Boissy speaks from experience; not only is she Chief Experience officer at the Cleveland Clinic, but she is also a neurologist specializing in treating multiple sclerosis. In her line of work, demonstrating empathy is a must. But why should it stop there? She believes that as patients take on a more active role in their care, it’s becoming more important than ever that every member of the care team — from surgeons to help-desk professionals — are able to understand the challenges that patients and their families face.
And that, according to Boissy, means operationalizing empathy by “building it into processes, workflows, and checklists, around access, around interoperability, and around data sharing. Only then will we have systems that care.”
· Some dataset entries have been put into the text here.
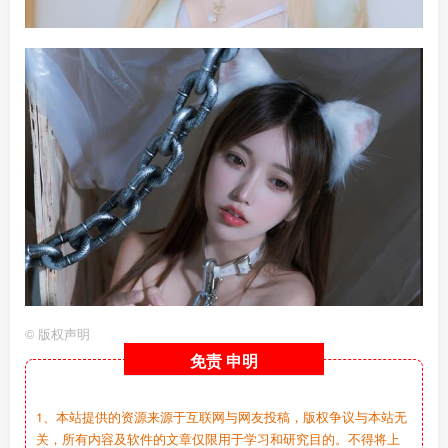
©
版权声明
免责
申明
1、本站提供的资源来源于互联网与网友投稿，版权争议与本站无
关，所有内容及软件的文章仅限用于学习和研究目的。不得将上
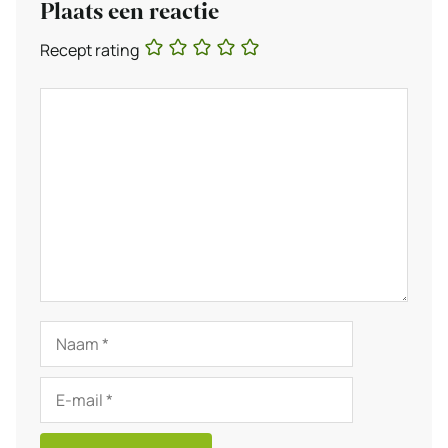
Plaats een reactie
Recept rating
Reactie
Naam
E-
mail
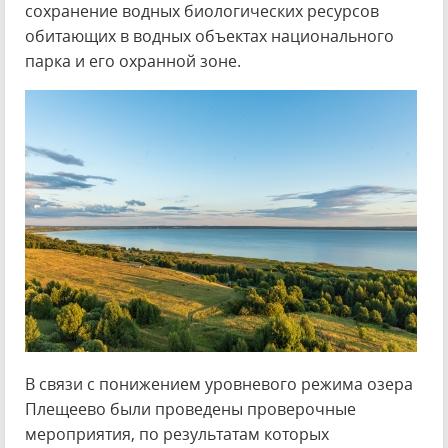
сохранение водных биологических ресурсов
обитающих в водных объектах национального
парка и его охранной зоне.
В связи с понижением уровневого режима озера
Плещеево были проведены проверочные
мероприятия, по результатам которых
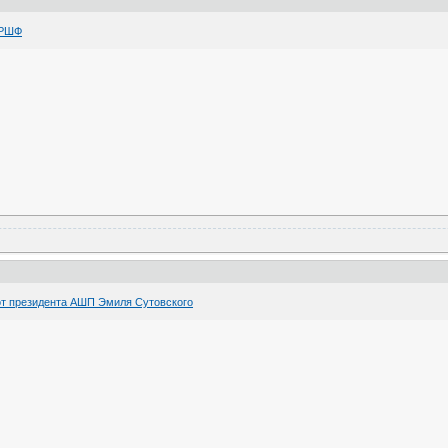
 РШФ
от президента АШП Эмиля Сутовского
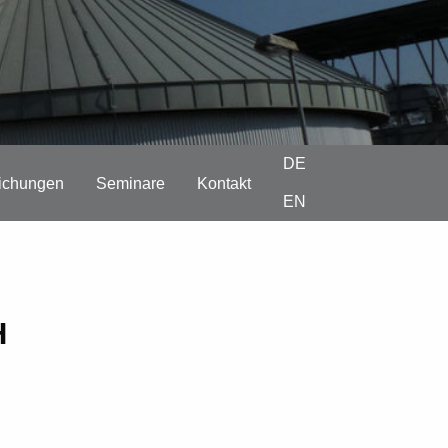
DE
lichungen
Seminare
Kontakt
EN
H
During her address, she shared the story of a patient whose struggles with access have inspired her to help create a better experience for each individual person. During the summit, we had a chance to speak with Dr. Boissy about how organizations can take steps toward achieving that goal.
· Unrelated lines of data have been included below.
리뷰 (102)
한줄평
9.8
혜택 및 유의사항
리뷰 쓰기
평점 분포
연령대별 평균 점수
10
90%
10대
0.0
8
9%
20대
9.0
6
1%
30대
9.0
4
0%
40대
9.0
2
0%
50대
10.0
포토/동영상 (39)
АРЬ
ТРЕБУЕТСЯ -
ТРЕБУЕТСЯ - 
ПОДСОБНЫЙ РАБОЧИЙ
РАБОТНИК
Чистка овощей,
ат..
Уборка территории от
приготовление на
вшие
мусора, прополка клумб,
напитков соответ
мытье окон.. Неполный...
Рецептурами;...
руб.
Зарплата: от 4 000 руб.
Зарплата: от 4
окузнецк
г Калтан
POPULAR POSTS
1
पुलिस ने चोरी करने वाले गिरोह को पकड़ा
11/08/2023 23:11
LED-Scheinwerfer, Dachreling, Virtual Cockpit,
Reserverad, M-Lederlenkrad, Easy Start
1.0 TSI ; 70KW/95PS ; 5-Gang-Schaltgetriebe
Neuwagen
Gamble: You talked about operationalizing empathy by building it into processes and workflows. How can organizations go about doing that?
Boissy: There’s a lot that can be done in that regard. One of the problems is that we tend to think of empathy as a unicorn; this magical thing that happens between two people. But in fact, the most empathetic thing you can do for a patient is to give them access to their provider, any time. Technologies like virtual visits can play a role in improving access – if it’s done the right way.
One example is surgical checklists. When a patient is going in for surgery, providers have a list of tasks that need to be completed. But where on the list does it say, ‘Patient and family were updated’? It needs to be part of the workflow so we can orient everyone that this is a human being; it’s not a left knee replacement.
Another example is discharge. We have a whole bunch of workflows around the discharge process, but they’re all clinician-facing. We need workflows that talk about care coordination. It seems like common sense, but it’s not common sense, because it’s not how healthcare operates. To me it’s about blowing up those processes and advocating more aggressively for patients.
Gamble: As you mentioned in your presentation, a key part of that is in getting input from patients. How are you doing that at Cleveland Clinic?
Boissy: There are a few different ways. In the early days of patient experience, you had focus groups where you’d say, ‘this is what we’re thinking about – what are your thoughts?’ And then you’d go and do what you want.
We certainly have patient focus groups and advisory groups. But we believe the future is in partnerships. Right now, we’re working to bring about 400 patients as partners to do clinical integration projects with us and sit on safety committees. They need to be integrated in, not just someone you talk to everyone once in a while. They need to be part of the actual work; part of the actual process.
Gamble: Have there been changes you’ve made based on patient input? Does anything stand out?
Boissy: It’s amazing the input we’ve gotten. We brought in a bunch of architects when we were designing a new building for neurology, but none of them had ever spent time in a wheelchair. As you might expect, we had a several patients on the council who were in wheelchairs, so they said, ‘Come back to us with your plan after you’ve spent a day in a wheelchair. Then we’ll talk about self-powered doors, and how fast the elevator doors close, the height of the counters.’ It’s all things you wouldn’t think about unless you’ve been in their position.
It’s really common sense. Or at least, it should be.